John Welwood Sevgi ve Uyanış adlı kitabında içimizdeki dünyayı tasvir etmek için bir şato benzetmesini kullanır. Uzun koridorları ve binlerce odası olan muhteşem bir şato olduğunuzu hayal edin. Şatonun her odası mükemmeldir ve özel bir armağana sahiptir. Her bir oda farklı bir veçhenizi temsil eder ve tüm o mükemmel şatonun ayrılmaz bir parçasıdır.
Bir çocukken siz şatonun her bir köşesini utanmadan ya da yargılamadan araştırdınız. Bu ister bir salon ister bir yatak odası ister bir banyo ya da kiler olsun her bir odayı sevgiyle kucakladınız. Her oda kendine özgüydü benzersizdi. Şatonuz ışık sevgi ve harikalarla doluydu.
Sonra bir gün biri şatonuza gelip size odalarınızdan birinin kusurlu olduğunu onun kesinlikle sizin şatonuza ait olmadığını söyledi. O eğer kusursuz bir şatoya sahip olmak istiyorsanız bu odanın kapısını kapatıp kilitlemeniz gerektiğini bildirdi. Siz sevilmek ve kabullenilmek istediğinizden hemen o odayı kapattınız. Zaman içinde giderek daha çok insan şatonuza geldi. Hepsi size odalarla ilgili kendi kanılarını bildirip hangilerinden hoşlanıp hangilerinden hoşlanmadıklarını söyledi. Ve yavaş yavaş siz birbiri ardına kapıları kapattınız. Harika odalarınız kapatıldılar ışıksız bırakılıp karanlığa gömüldüler. Böylece bir kısırdöngü başladı.
O zamandan itibaren siz her türlü nedenle giderek daha çok kapıyı kapattınız. Korktuğunuz için kapıları kapattınız ya da odaların aşırı cesur olduklarını düşündünüz. Siz çok tutucu olan odaların kapılarını da kapattınız. Gördüğünüz diğer şatolar sizinki gibi bir odaya sahip olmadıkları için de kapıları kapattınız. Dini liderleriniz belli odalardan uzak durmanızı söyledikleri için de kapıları kapattınız. Siz toplumun ölçütlerine ya da kendi idealinize uymayan her odanın kapısını kapattınız.
Şatonuzun sonsuz göründüğü ve geleceğinizin heyecan verici ve parlak göründüğü günler çok geride kalmıştı. Siz artık her odaya aynı sevgi ve hayranlıkla bakmıyordunuz. Bir zamanlar gurur duyduğunuz odaların şimdi artık ortadan kalkmalarını istiyordunuz. Bu odalardan kurtulmanın yollarını bulmaya çalıştınız ama onlar şatonuzun yapısınun bir parçasıydılar. Artık hoşlanmadığınız her odanın kapısını kapatmış olduğunuzdan bir gün geldi siz o odaları hepten unuttunuz...
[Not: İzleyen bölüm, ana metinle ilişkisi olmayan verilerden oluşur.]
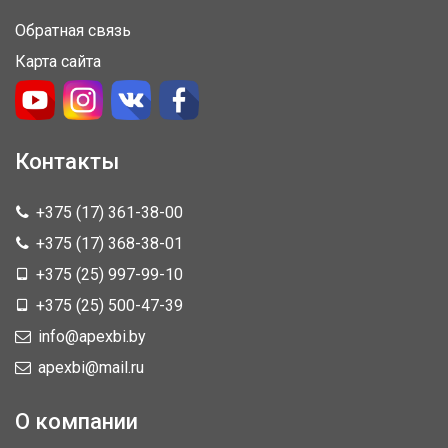
Обратная связь
Карта сайта
Контакты
+375 (17) 361-38-00
+375 (17) 368-38-01
+375 (25) 997-99-10
+375 (25) 500-47-39
info@apexbi.by
apexbi@mail.ru
О компании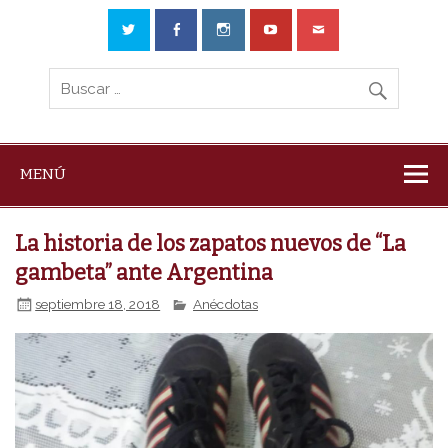
MENÚ
La historia de los zapatos nuevos de “La
gambeta” ante Argentina
septiembre 18, 2018
Anécdotas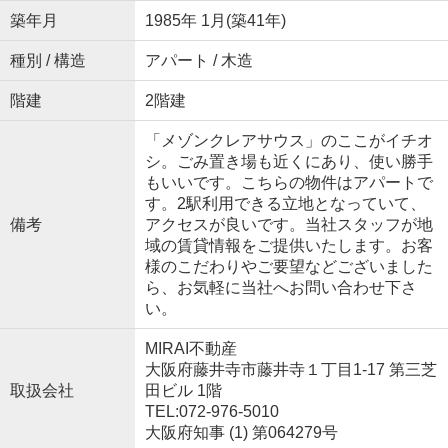
築年月
1985年 1月(築41年)
種別 / 構造
アパート / 木造
階建
2階建
「メゾンクレアサウス」のここがイチオ
シ。ごみ置き場も近くにあり、使い勝手
もいいです。こちらの物件はアパートで
す。2駅利用できる立地となっていて、
備考
アクセスが良いです。当社スタッフが地
域の賃貸情報をご提供いたします。お客
様のこだわりやご要望などございました
ら、お気軽に当社へお問い合わせ下さ
い。
MIRAI不動産
大阪府藤井寺市藤井寺１丁目1-17 第三芝
取扱会社
田ビル 1階
TEL:072-976-5010
大阪府知事 (1) 第064279号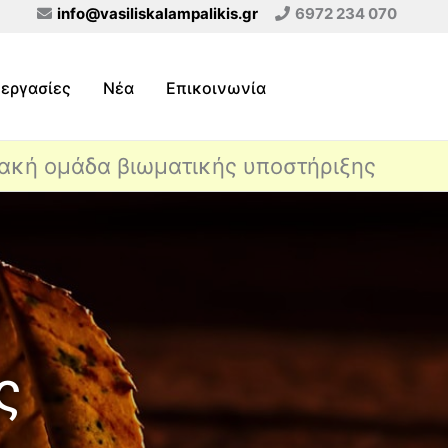
info@vasiliskalampalikis.gr
6972 234 070
εργασίες
Νέα
Επικοινωνία
υακή ομάδα βιωματικής υποστήριξης
ς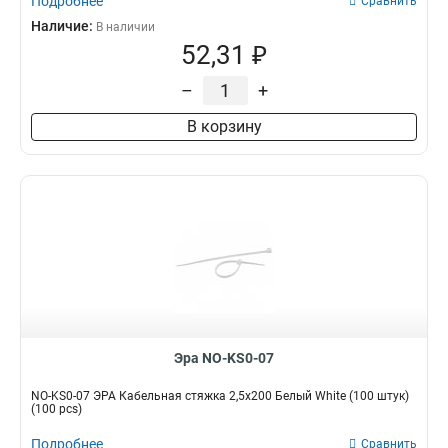
Подробнее
Сравнить
Наличие:
В наличии
52,31 ₽
–
+
В корзину
Эра NO-KS0-07
NO-KS0-07 ЭРА Кабельная стяжка 2,5х200 Белый White (100 штук)
(100 pcs)
Подробнее
Сравнить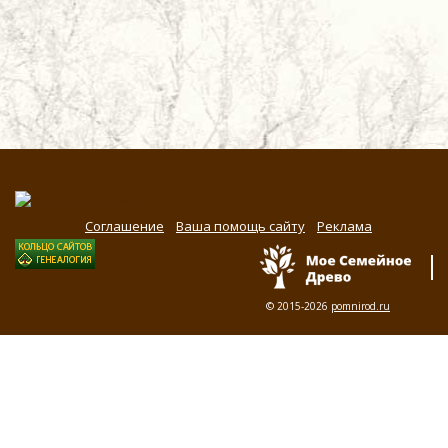
Соглашение
Ваша помощь сайту
Реклама
© 2015-2026
pomnirod.ru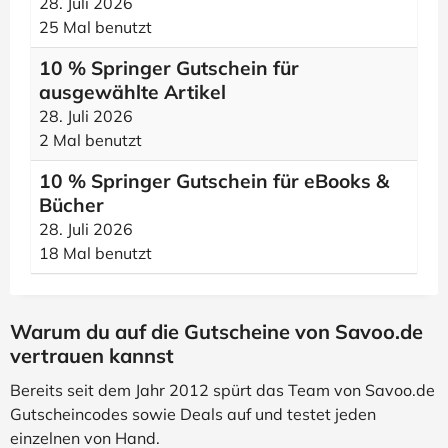
28. Juli 2026
25 Mal benutzt
10 % Springer Gutschein für
ausgewählte Artikel
28. Juli 2026
2 Mal benutzt
10 % Springer Gutschein für eBooks &
Bücher
28. Juli 2026
18 Mal benutzt
Warum du auf die Gutscheine von Savoo.de
vertrauen kannst
Bereits seit dem Jahr 2012 spürt das Team von Savoo.de
Gutscheincodes sowie Deals auf und testet jeden
einzelnen von Hand.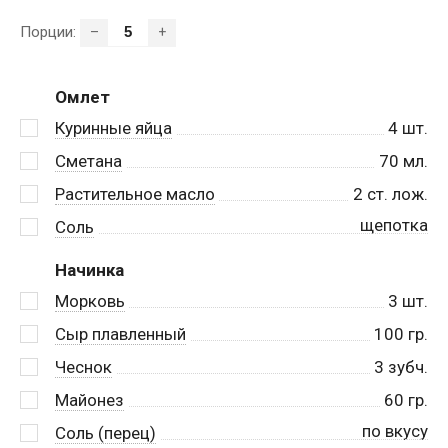
Порции:
–
+
Омлет
Куринные яйца
4
шт.
Сметана
70
мл.
Растительное масло
2
ст. лож.
щепотка
Соль
Начинка
Морковь
3
шт.
Сыр плавленный
100
гр.
Чеснок
3
зубч.
Майонез
60
гр.
по вкусу
Соль (перец)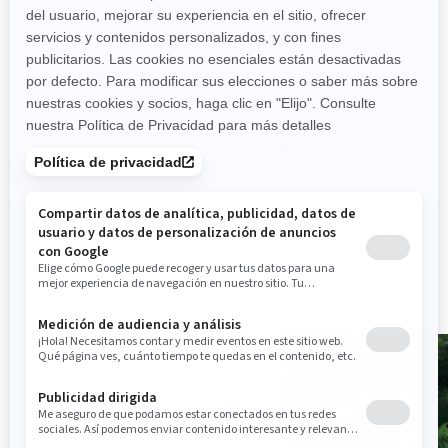
Hasta 60 km/h
Más de 60 km/h
52 CV (38 kW)
Recorrido de la suspensión de
700: 52 CV (38 kW) / 1000:
hasta 26,7 cm
75 CV (55 kW)
Llantas de acero de
Recorrido de la suspensión de
12 pulgadas
hasta 26,7 cm
Parachoques delantero de
Llantas de aluminio de
acero integrado
fundición de 12 pulgadas
Protector de chasis integral
Sistema dinámico de dirección
asistida (DPS, Dynamic Power
Steering)
Sistema de control de freno y
tracción dinámico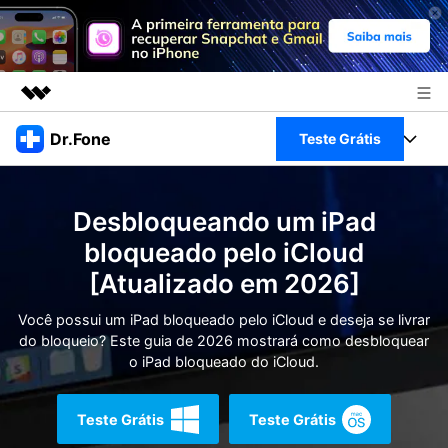
Produtos em destaque
Dr.Fone
Teste Grátis
Criatividade digital com IA generativa
Negócios
Toolkit Completo
Utilitários
Desbloqueando um iPad
Visão geral
Sobre nós
Veja Toolkit Completo >
bloqueado pelo iCloud
Productos
Soluções
[Atualizado em 2026]
Sala de imprensa
Para PC
Guia & Suporte
Você possui um iPad bloqueado pelo iCloud e deseja se livrar
Loja
do bloqueio? Este guia de 2026 mostrará como desbloquear
Para Celular
Ações rápidas
o iPad bloqueado do iCloud.
Recursos
Online
Dicas
Transferir Dados
Teste Grátis
Teste Grátis
Entrar
Centro de Ajuda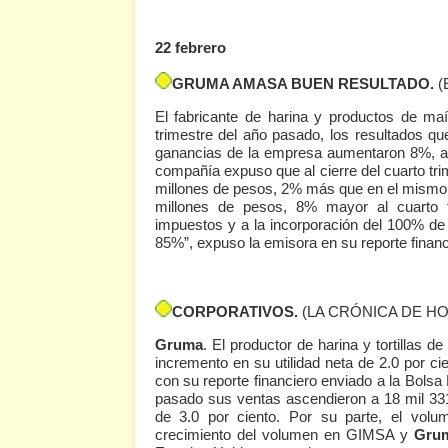
22 febrero
GRUMA AMASA BUEN RESULTADO.
(
El fabricante de harina y productos de m
trimestre del año pasado, los resultados q
ganancias de la empresa aumentaron 8%, a m
compañía expuso que al cierre del cuarto trim
millones de pesos, 2% más que en el mismo pe
millones de pesos, 8% mayor al cuarto t
impuestos y a la incorporación del 100% de
85%”, expuso la emisora en su reporte financ
CORPORATIVOS.
(LA CRÓNICA DE HO
Gruma
. El productor de harina y tortillas d
incremento en su utilidad neta de 2.0 por ci
con su reporte financiero enviado a la Bolsa
pasado sus ventas ascendieron a 18 mil 331
de 3.0 por ciento. Por su parte, el vol
crecimiento del volumen en GIMSA y
Gru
İlk başta ne yaptığınızın farkında değildiniz. Bu sadece bir alışkanlık haline gelmişti. Herkes size muhteşem bir şatonun nasıl görünmesi gerektiği konusunda farklı mesajlar veriyordu ve tüm şatonuzu seven iç sesinize güvenmek yerine onlara kulak vermek çok daha kolaydı. Bu odaları kapatmak aslında sizin kendinizi güvende hissetmenizi sağlamıştı. Çok geçmeden kendinizi sadece birkaç küçük odada yaşar buldunuz. Yaşamı nasıl kapatacağınızı öğrenmiştiniz ve bunu yapmaktan rahatlık duyuyordunuz. Birçoğumuz o kadar çok odayı kapattık ki sonunda bir zamanlar şato olduğumuzu bile unuttuk. Sadece küçük iki odalı tamire muhtaç bir ev olduğumuza inanmaya başladık.
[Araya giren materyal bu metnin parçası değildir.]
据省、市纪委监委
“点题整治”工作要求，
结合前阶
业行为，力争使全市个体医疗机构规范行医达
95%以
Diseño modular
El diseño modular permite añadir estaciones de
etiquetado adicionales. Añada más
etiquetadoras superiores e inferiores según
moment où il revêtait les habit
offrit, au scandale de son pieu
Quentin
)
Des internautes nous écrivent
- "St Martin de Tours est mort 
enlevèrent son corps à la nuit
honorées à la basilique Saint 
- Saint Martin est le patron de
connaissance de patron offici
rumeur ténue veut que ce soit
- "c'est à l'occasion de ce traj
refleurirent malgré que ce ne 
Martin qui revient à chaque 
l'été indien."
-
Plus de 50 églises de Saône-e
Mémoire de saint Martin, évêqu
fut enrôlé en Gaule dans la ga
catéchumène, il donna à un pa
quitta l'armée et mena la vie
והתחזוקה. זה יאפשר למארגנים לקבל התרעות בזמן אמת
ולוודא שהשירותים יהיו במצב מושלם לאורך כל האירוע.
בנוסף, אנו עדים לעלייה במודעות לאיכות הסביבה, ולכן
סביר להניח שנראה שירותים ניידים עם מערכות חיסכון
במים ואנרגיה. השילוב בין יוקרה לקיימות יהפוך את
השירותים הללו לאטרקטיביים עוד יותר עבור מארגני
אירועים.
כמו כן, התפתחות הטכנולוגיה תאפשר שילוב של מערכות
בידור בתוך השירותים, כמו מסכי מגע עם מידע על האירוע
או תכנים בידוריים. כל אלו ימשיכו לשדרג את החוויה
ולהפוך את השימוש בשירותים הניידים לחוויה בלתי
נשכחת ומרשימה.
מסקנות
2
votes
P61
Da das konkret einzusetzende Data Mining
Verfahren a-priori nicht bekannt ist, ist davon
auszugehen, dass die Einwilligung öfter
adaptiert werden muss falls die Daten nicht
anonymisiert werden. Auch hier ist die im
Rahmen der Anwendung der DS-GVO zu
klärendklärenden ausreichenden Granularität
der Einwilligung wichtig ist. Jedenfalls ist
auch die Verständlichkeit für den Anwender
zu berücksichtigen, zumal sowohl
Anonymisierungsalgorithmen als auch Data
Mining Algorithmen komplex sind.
Şimdi şatonuzu iyi ve kötü tüm benliğinizi barındırdığınız yer olarak düşünün ve gezegende var olan her veçhenin sizin içinizde bulunduğunu hayal edin. Odalarınızdan biri sevgi biri cesaret biri incelik ve bir başkası da zarafettir. Orada sayısız oda vardır. Yaratıcılık dişilik dürüstlük bütünlük sağlık iddialılık seksilik güç üretkenlik nefret açgözlülük soğukluk tembellik küstahlık hastalık ve kötülük şatonuzdaki diğer odalardır.
Her bir oda yapının asli parçasıdır ve her bir oda şatonuzun bir yerlerinde bir zıt kutbuna sahiptir. Kendimizden hoşnutsuzluğumuz bizde şatomuzun tüm kayıp odalarını arama güdüsü yaratır. Biz ancak şatomuzun tüm odalarını açarak kendi benzersizliğimizin anahtarını bulabiliriz.
Bu şato size benliğinizin büyüklüğünü kavramanıza yardımcı olmak için sunulmuş bir mecazdır. Her birimiz içimizde bu kutsal yere sahibiz. Eğer biz tüm benliğimizi görmeye hazır ve istekliysek oraya kolayca girebiliriz. Çoğumuz bu kapının ardında bulacağımız şeyden korkarız. Böylece heyecan ve harika dolu gizli benliğimizi bulmak için bir serüvene girişeceğimize bu odalar yokmuş gibi davranmayı sürdürürüz. Böylece bu kısırdöngü sürer gider. Ama eğer yaşamınızın yönünü değiştirmeyi gerçekten istiyorsanız şatonuza girip yavaş yavaş her kapıyı açmanız gerekir. Ancak tüm benliğinizin mevcudiyetiyle siz ihtişamınızı takdir edebilir ve yaşamınızın bütünlüğünün ve benzersizliğinin tadını çıkarabilirsiniz.